What to produce: Starting from the line that contains "Reviews (319, 901)", reproduce each line exactly through the end of the material, and include no other lines.

Excerpted records:
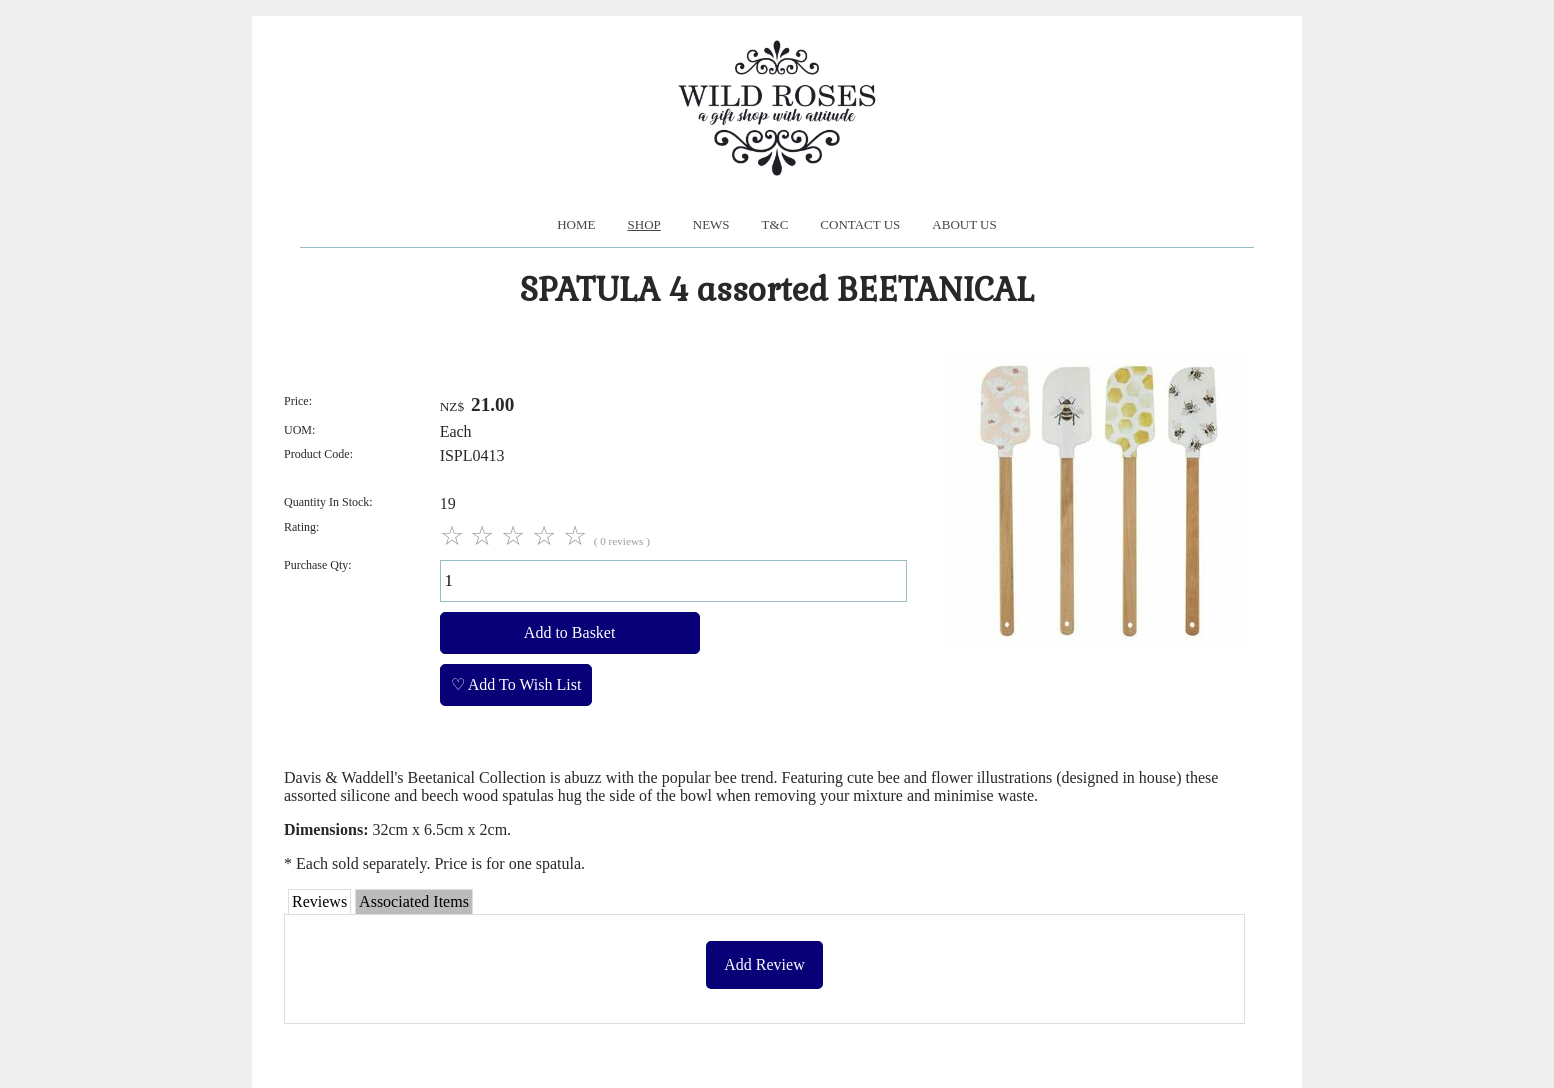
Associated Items (414, 901)
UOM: (299, 430)
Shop (644, 224)
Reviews (319, 901)
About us (964, 224)
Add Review (764, 964)
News (711, 224)
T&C (775, 224)
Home (576, 224)
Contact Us (860, 224)
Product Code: (318, 454)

Written response:
Reviews (319, 901)
About us (964, 224)
Add Review (764, 964)
News (711, 224)
T&C (775, 224)
Home (576, 224)
Contact Us (860, 224)
Product Code: (318, 454)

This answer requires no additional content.